Ce n’est pas la première affaire pénale liée aux mêmes événements. En avril 2026, le Service fédéral de sécurité (FSB) a mené une opération à Gubden, que les médias locaux ont décrite comme un raid sur la colonie : des points de contrôle ont été installés à l’entrée et à la sortie, avec barrière, vidéosurveillance et contrôle des documents, ressemblant à un poste de contrôle aux frontières de l’État. Onze personnes étaient alors arrêtées, dont neuf ont été arrêtées. Ils ont été accusés d’avoir organisé et participé à une communauté extrémiste.
« Les membres du groupe ont effectivement créé un système de contrôle illégal sur le territoire du village, y compris l’organisation d’un poste de contrôle où étaient prises les décisions sur l’entrée ou la sortie des véhicules. La nuit, l’accès à la colonie était restreint en bloquant la route. De plus, un système de surveillance a été déployé autour du village, permettant un suivi constant de la situation», a indiqué la commission d’enquête.
Le média indépendant russe Médiazone a noté que les images publiées par la commission d’enquête comprenaient des fragments d’une vidéo précédemment diffusée par la chaîne raciste Telegram Mnogonatsional (« Multinational »), qui décrivait les événements comme l’activité d’une « jamaat wahhabite » appelée « 40 frères ».
Gubden est considéré depuis le début des années 1990 comme l’un des plus anciens centres du mouvement salafiste au Daghestan. Le terme est souvent utilisé pour décrire les personnes qui adhèrent à une interprétation stricte des normes islamiques.
Le village n’est pas nouveau dans les affaires criminelles ou liées à la sécurité, malgré sa population d’un peu plus de 10 000 habitants. Le 16 décembre 2017, un régime d’opérations antiterroristes y a été mis en place en raison de la présence de militants aux opinions radicales. À l’époque, les militants auraient opposé une résistance armée aux forces spéciales et auraient ensuite été tués.
Des cas impliquant des « patrouilles de la charia » sont également apparus à plusieurs reprises dans les républiques du Caucase du Nord.

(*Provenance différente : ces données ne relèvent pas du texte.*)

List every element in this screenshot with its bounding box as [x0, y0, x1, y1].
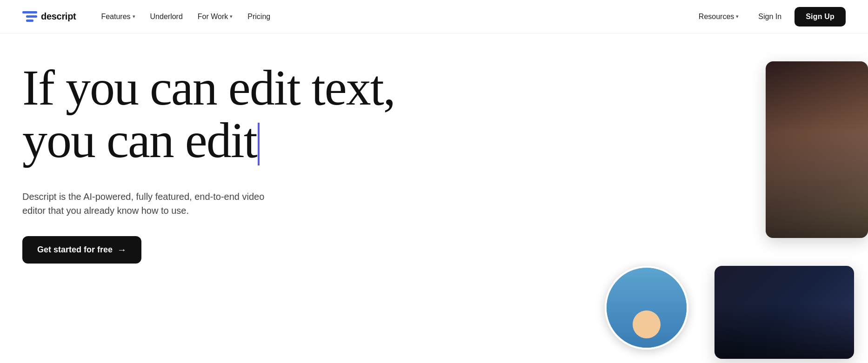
logo-link[interactable]: descript: [22, 11, 76, 22]
thumbnail-card-1: [766, 61, 868, 238]
hero-headline-line1: If you can edit text,: [22, 60, 395, 115]
nav-features-label: Features: [101, 13, 130, 21]
text-cursor: [258, 123, 260, 165]
nav-item-resources[interactable]: Resources ▾: [692, 9, 745, 25]
chevron-down-icon-2: ▾: [230, 13, 233, 20]
sign-up-button[interactable]: Sign Up: [795, 7, 846, 26]
hero-headline: If you can edit text, you can edit: [22, 61, 534, 167]
nav-right: Resources ▾ Sign In Sign Up: [692, 7, 846, 26]
sign-in-button[interactable]: Sign In: [749, 8, 791, 26]
hero-headline-line2: you can edit: [22, 112, 257, 168]
cta-button[interactable]: Get started for free →: [22, 236, 141, 264]
logo-bar-2: [26, 15, 37, 18]
nav-forwork-label: For Work: [198, 13, 228, 21]
nav-item-features[interactable]: Features ▾: [94, 9, 141, 25]
thumbnail-card-2: [714, 266, 854, 359]
chevron-down-icon-3: ▾: [736, 13, 739, 20]
thumbnail-container: [710, 61, 868, 359]
nav-item-underlord[interactable]: Underlord: [144, 9, 189, 25]
nav-item-forwork[interactable]: For Work ▾: [191, 9, 239, 25]
logo-bar-1: [22, 11, 37, 13]
person-thumbnail: [605, 266, 688, 350]
person-head: [633, 310, 661, 338]
hero-section: If you can edit text, you can edit Descr…: [0, 33, 868, 363]
nav-item-pricing[interactable]: Pricing: [241, 9, 277, 25]
nav-underlord-label: Underlord: [150, 13, 183, 21]
person-silhouette: [607, 268, 687, 348]
logo-icon: [22, 11, 37, 22]
cta-label: Get started for free: [37, 245, 113, 255]
logo-text: descript: [41, 11, 76, 22]
thumbnail-overlay-2: [714, 303, 854, 359]
nav-links: Features ▾ Underlord For Work ▾ Pricing: [94, 9, 692, 25]
nav-resources-label: Resources: [699, 13, 734, 21]
hero-subtext: Descript is the AI-powered, fully featur…: [22, 190, 274, 218]
chevron-down-icon: ▾: [133, 13, 135, 20]
cta-arrow-icon: →: [117, 244, 127, 255]
navbar: descript Features ▾ Underlord For Work ▾…: [0, 0, 868, 33]
nav-pricing-label: Pricing: [247, 13, 270, 21]
thumbnail-overlay-1: [766, 132, 868, 238]
logo-bar-3: [26, 20, 33, 22]
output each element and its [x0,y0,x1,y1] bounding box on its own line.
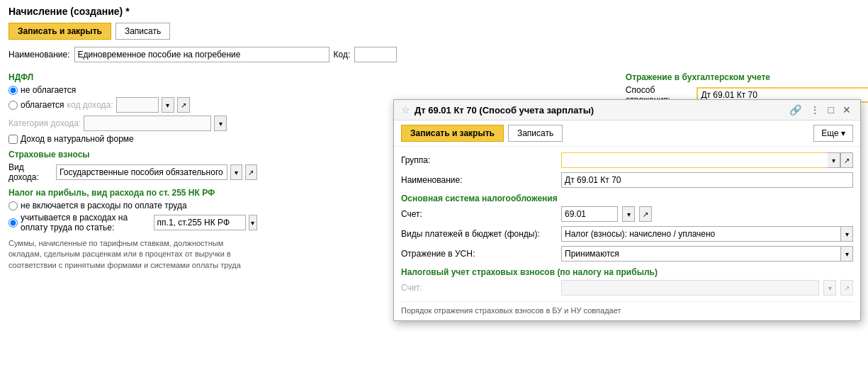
natural-income-label: Доход в натуральной форме [21,134,134,144]
popup-group-row: Группа: ▾ ↗ [401,152,853,168]
popup-more-button[interactable]: Еще ▾ [813,125,853,142]
taxable-row: облагается код дохода: ▾ ↗ [9,97,257,113]
article-input[interactable] [154,215,246,230]
popup-dialog: ☆ Дт 69.01 Кт 70 (Способ учета зарплаты)… [393,99,861,321]
not-included-row: не включается в расходы по оплате труда [9,201,257,211]
save-close-button[interactable]: Записать и закрыть [9,23,111,40]
popup-usn-input[interactable] [561,246,840,262]
popup-account-link-icon[interactable]: ↗ [639,206,652,222]
name-label: Наименование: [9,50,70,60]
popup-tax-account-row: Счет: ▾ ↗ [401,280,853,296]
popup-link-icon[interactable]: 🔗 [787,104,804,116]
popup-group-input-group: ▾ ↗ [561,152,853,168]
popup-account-dropdown-arrow[interactable]: ▾ [622,206,635,222]
not-taxable-label: не облагается [21,85,76,95]
popup-name-input[interactable] [561,172,853,188]
favorite-icon[interactable]: ☆ [401,104,410,116]
popup-title: Дт 69.01 Кт 70 (Способ учета зарплаты) [415,105,783,116]
tax-profit-radio-group: не включается в расходы по оплате труда … [9,201,257,232]
popup-usn-label: Отражение в УСН: [401,249,557,259]
popup-payment-types-input[interactable] [561,226,840,242]
popup-group-input[interactable] [561,152,828,168]
popup-usn-dropdown: ▾ [561,246,853,262]
name-input[interactable] [74,47,329,62]
article-dropdown-arrow[interactable]: ▾ [249,215,257,230]
income-type-row: Вид дохода: ▾ ↗ [9,162,257,182]
income-type-link-icon[interactable]: ↗ [245,164,257,180]
insurance-header: Страховые взносы [9,150,257,159]
popup-name-label: Наименование: [401,175,557,185]
popup-payment-types-row: Виды платежей в бюджет (фонды): ▾ [401,226,853,242]
popup-save-close-button[interactable]: Записать и закрыть [401,125,504,142]
income-type-label: Вид дохода: [9,162,53,182]
ndfl-radio-group: не облагается облагается код дохода: ▾ ↗ [9,85,257,113]
popup-group-dropdown-arrow[interactable]: ▾ [828,152,840,168]
income-category-row: Категория дохода: ▾ [9,116,257,131]
natural-income-row: Доход в натуральной форме [9,134,257,144]
income-code-link-icon[interactable]: ↗ [177,97,190,113]
popup-expand-icon[interactable]: □ [826,104,836,116]
popup-usn-arrow[interactable]: ▾ [840,246,853,262]
popup-header: ☆ Дт 69.01 Кт 70 (Способ учета зарплаты)… [394,100,860,120]
not-included-radio[interactable] [9,201,18,211]
taxable-radio[interactable] [9,101,18,110]
income-code-label: код дохода: [67,100,113,110]
included-label: учитывается в расходах на оплату труда п… [21,213,151,232]
popup-tax-account-label: Счет: [401,283,557,293]
popup-tax-account-link-icon: ↗ [840,280,853,296]
popup-tax-account-input [561,280,819,296]
popup-footer-text: Порядок отражения страховых взносов в БУ… [401,301,853,315]
income-category-label: Категория дохода: [9,118,81,128]
popup-account-input[interactable] [561,206,618,222]
popup-tax-account-arrow: ▾ [823,280,836,296]
code-input[interactable] [354,47,397,62]
ndfl-header: НДФЛ [9,72,257,82]
popup-tax-insurance-header: Налоговый учет страховых взносов (по нал… [401,267,853,277]
taxable-label: облагается [21,100,64,110]
tax-profit-header: Налог на прибыль, вид расхода по ст. 255… [9,188,257,198]
income-category-input [84,116,211,131]
popup-more-icon[interactable]: ⋮ [808,104,822,116]
code-label: Код: [334,50,351,60]
popup-payment-types-arrow[interactable]: ▾ [840,226,853,242]
income-type-dropdown-arrow[interactable]: ▾ [230,164,242,180]
popup-account-row: Счет: ▾ ↗ [401,206,853,222]
main-toolbar: Записать и закрыть Записать [9,23,859,40]
income-code-dropdown-arrow[interactable]: ▾ [162,97,174,113]
popup-save-button[interactable]: Записать [508,125,563,142]
popup-name-row: Наименование: [401,172,853,188]
not-taxable-row: не облагается [9,85,257,95]
tax-profit-footer: Суммы, начисленные по тарифным ставкам, … [9,238,257,271]
popup-close-icon[interactable]: ✕ [840,104,853,116]
save-button[interactable]: Записать [115,23,170,40]
popup-group-label: Группа: [401,155,557,165]
not-included-label: не включается в расходы по оплате труда [21,201,187,211]
natural-income-checkbox[interactable] [9,135,18,144]
main-container: Начисление (создание) * Записать и закры… [0,0,868,276]
popup-group-link-icon[interactable]: ↗ [840,152,853,168]
popup-toolbar: Записать и закрыть Записать Еще ▾ [394,120,860,147]
income-type-input[interactable] [56,164,227,180]
not-taxable-radio[interactable] [9,86,18,95]
income-code-input [116,97,159,113]
page-title: Начисление (создание) * [9,6,859,17]
included-row: учитывается в расходах на оплату труда п… [9,213,257,232]
reflection-header: Отражение в бухгалтерском учете [626,72,868,82]
left-panel: НДФЛ не облагается облагается код дохода… [9,67,257,271]
included-radio[interactable] [9,218,18,228]
popup-account-label: Счет: [401,209,557,219]
popup-usn-row: Отражение в УСН: ▾ [401,246,853,262]
popup-main-tax-header: Основная система налогообложения [401,194,853,203]
income-category-dropdown-arrow: ▾ [214,116,227,131]
popup-body: Группа: ▾ ↗ Наименование: Основная систе… [394,147,860,320]
popup-payment-types-dropdown: ▾ [561,226,853,242]
name-row: Наименование: Код: [9,47,859,62]
popup-payment-types-label: Виды платежей в бюджет (фонды): [401,229,557,239]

En Kabarda-Balkarie, plusieurs affaires similaires ont été ouvertes ces dernières années.
En juin 2026, le tribunal du district de Tcherkesski, en Kabarda-Balkarie, a condamné l’organisateur de l’un de ces groupes à quatre ans et trois mois de prison, tandis que 16 autres membres ont été condamnés à des peines allant de deux ans.
En 2025, le tribunal du district d’Elbrouz a commencé à entendre une affaire pénale contre 10 habitants de la ville de Kabarda-Balkarie de Tyrnyauz, qui sont également accusés d’avoir formé une « patrouille de la charia ». Selon les autorités, entre mars 2017 et novembre 2023, des membres de ce groupe ont commis des actes illégaux contre 16 résidents locaux, notamment des pressions psychologiques et des coups de bâton.
En 2022, le tribunal du district d’Urvan, en Kabarda-Balkarie, a rendu un jugement dans une affaire similaire impliquant 10 habitants du village d’Anzorei, également accusés d’avoir formé une « patrouille de la charia ». A cette époque, les prévenus avaient été condamnés à des peines avec sursis.